Repo / package placement — unanimous 4-of-4

DecisionVerdictRationale
New package infrastructure/packages/total-recall/YESOwns durable storage, hashes, FIND/CARRY/VERIFY contracts, DAG semantics, retrieval policy.
Fold into memory-router?NOmemory-router = transport/routing (port 3200). total-recall = persistence + semantic policy. Folding blurs boundaries + blocks SDK extraction.
Its own GitHub repo now?NOTightly coupled to memory-router + semantic-workspace + forge-core dispatch. Separate repo = crippling API lockstep friction.
Public API surfacesrc/index.tsmemory-router consumes it through an adapter/client; does not own it.
Research / planning homeresearch/tracks/Hypotheses, evals, optimization configs, benchmark corpora, experiment artifacts.
Standalone repo — later, only if

It becomes a customer-shippable SDK needing independent CI/versioning (the hypernym-cloud pattern). Until then: in-monorepo.

09

Residual architecture risks (post-mask)

⚠ RISK 1 — HIGH — the #1 Sprint-1 de-risk (unanimous)

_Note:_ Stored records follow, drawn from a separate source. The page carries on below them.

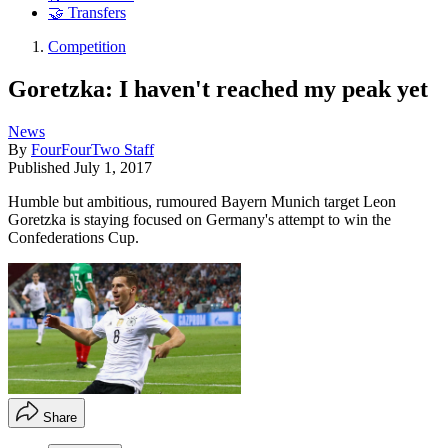
🤝 Transfers
Competition
Goretzka: I haven't reached my peak yet
News
By
FourFourTwo Staff
Published
July 1, 2017
Humble but ambitious, rumoured Bayern Munich target Leon
Goretzka is staying focused on Germany's attempt to win the
Confederations Cup.
Share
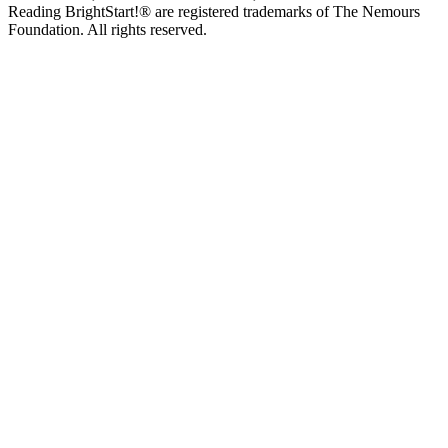
Reading BrightStart!® are registered trademarks of The Nemours
Foundation. All rights reserved.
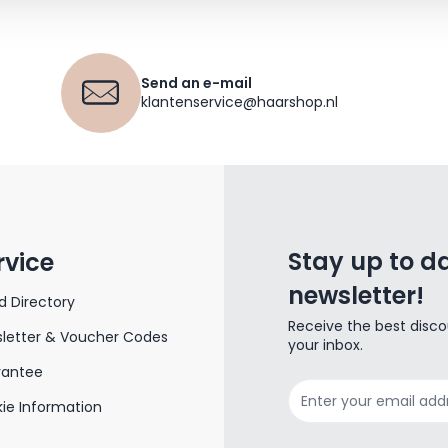
Send an e-mail
klantenservice@haarshop.nl
Stay up to da
rvice
newsletter!
d Directory
Receive the best disco
letter & Voucher Codes
your inbox.
rantee
Email Address
ie Information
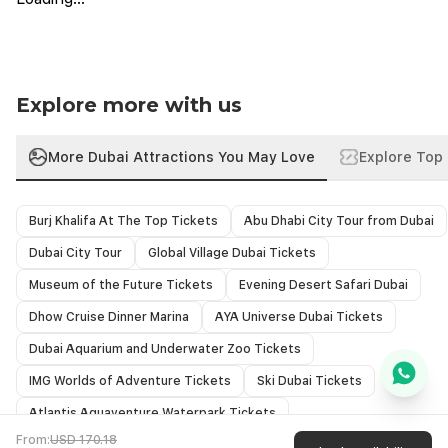
Minimum age requirement must be 13 or older.
ride the endless wave and enjoy an unforgettable adventure
All safety equipment is included
on Dubai’s stunning waters!
Please carry your own costumes & towels.
Participants should be able to swim or tread water.
Listen to safety instructions carefully to avoid any trouble.
Explore more with us
Not recommended for individuals with heart conditions or back
problems.
Arrive at least 15 minutes before session time
More Dubai Attractions You May Love
Explore Top 
Burj Khalifa At The Top Tickets
Abu Dhabi City Tour from Dubai
Dubai City Tour
Global Village Dubai Tickets
Museum of the Future Tickets
Evening Desert Safari Dubai
Dhow Cruise Dinner Marina
AYA Universe Dubai Tickets
Dubai Aquarium and Underwater Zoo Tickets
IMG Worlds of Adventure Tickets
Ski Dubai Tickets
Atlantis Aquaventure Waterpark Tickets
From:
USD 170.18
Wild Wadi Water Park Tickets
Luxury Yacht Rental Dubai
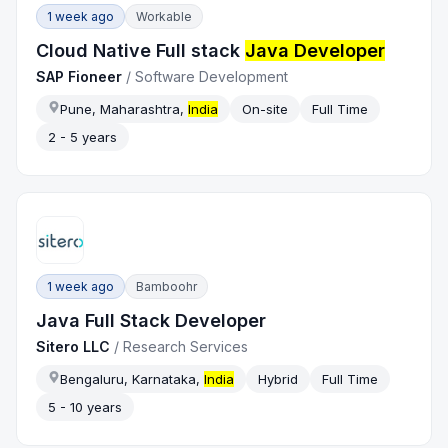
1 week ago
Workable
Cloud Native Full stack
Java Developer
SAP Fioneer
/
Software Development
Pune, Maharashtra,
India
On-site
Full Time
2 - 5 years
1 week ago
Bamboohr
Java Full Stack Developer
Sitero LLC
/
Research Services
Bengaluru, Karnataka,
India
Hybrid
Full Time
5 - 10 years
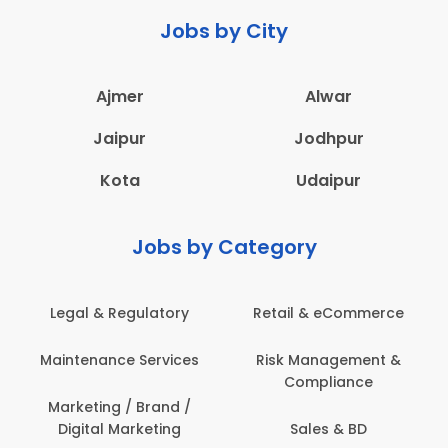
Jobs by City
Ajmer
Alwar
Jaipur
Jodhpur
Kota
Udaipur
Jobs by Category
Retail & eCommerce
Administration
s
Risk Management &
Architecture,
Compliance
Construction & Site
Engineering
Sales & BD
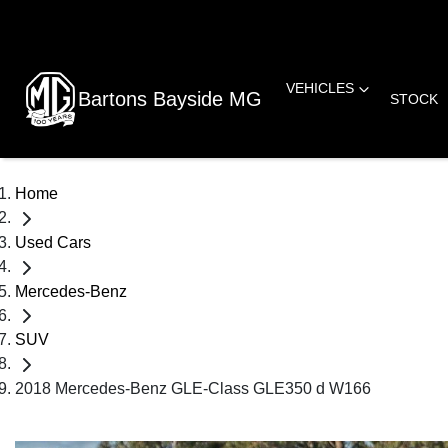
VEHICLES
Bartons Bayside MG
STOCK
Home
Used Cars
Mercedes-Benz
SUV
2018 Mercedes-Benz GLE-Class GLE350 d W166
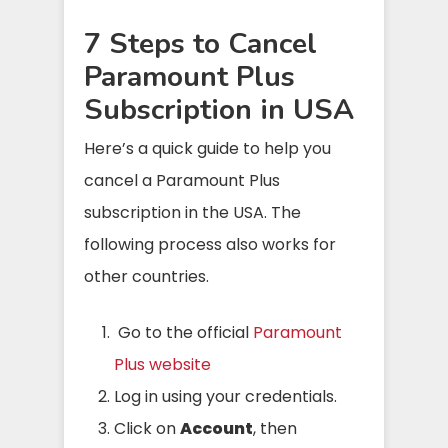
7 Steps to Cancel
Paramount Plus
Subscription in USA
Here’s a quick guide to help you
cancel a Paramount Plus
subscription in the USA. The
following process also works for
other countries.
Go to the official
Paramount
Plus website
Log in using your credentials.
Click on
Account
, then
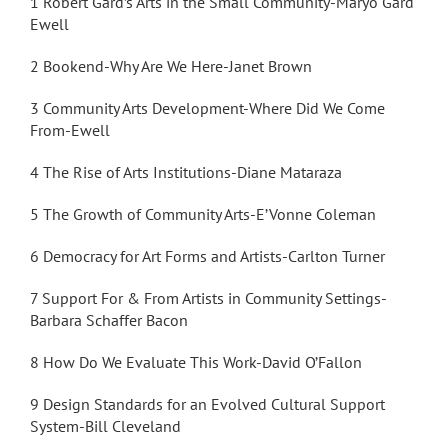
1 Robert Gard’s Arts in the Small Community-Maryo Gard
Ewell
2 Bookend-Why Are We Here-Janet Brown
3 Community Arts Development-Where Did We Come
From-Ewell
4 The Rise of Arts Institutions-Diane Mataraza
5 The Growth of Community Arts-E’Vonne Coleman
6 Democracy for Art Forms and Artists-Carlton Turner
7 Support For & From Artists in Community Settings-
Barbara Schaffer Bacon
8 How Do We Evaluate This Work-David O’Fallon
9 Design Standards for an Evolved Cultural Support
System-Bill Cleveland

Expansion authority as a hallucination amplifier. If model-emitted <fetch>wick</fetch> is treated as authoritative, hallucinated/adversarial/stale hashes inject bad context. Fetch must be a deterministic evidence-admission system: hash exists + rehashes correctly + passes grounding policy + version current-or-explicit + tied to evidence need; failed fetches NEVER silently approximate-matched.

RISK 2 · HIGH · STALE VERSION

Content-addressing proves bytes are authentic, not current. Fix: fetch returns version metadata by default; middleware defaults to latest unless historical fetch is explicit.

RISK 3 · HIGH · CONTEXT DILUTION

No mask to isolate the fetched blob → deep fetch chains push the directive from the generation head; the model "forgets" mid-chain. Fix: cap fetch token budget, re-anchor directive, measure dilution in the harness.

RISK 4–6 · MED

Anchor index under-recalls soft concepts; CARRY must never be treated as evidence (only raw bytes ground); related-hash policy must be offline-built + versioned + inspectable, never hidden inference.

Most likely failure point (Gemini)

The emit-to-expand middleware (S5): halting generation + IO-bound fetch_lossless + full KV re-prefill on every <fetch> may carry latency/UX friction high enough that the feature is abandoned before the loop can optimize it. Plan response: S8 telemetry instruments per-fetch latency from day one; S5 ships with a latency budget, not as an afterthought.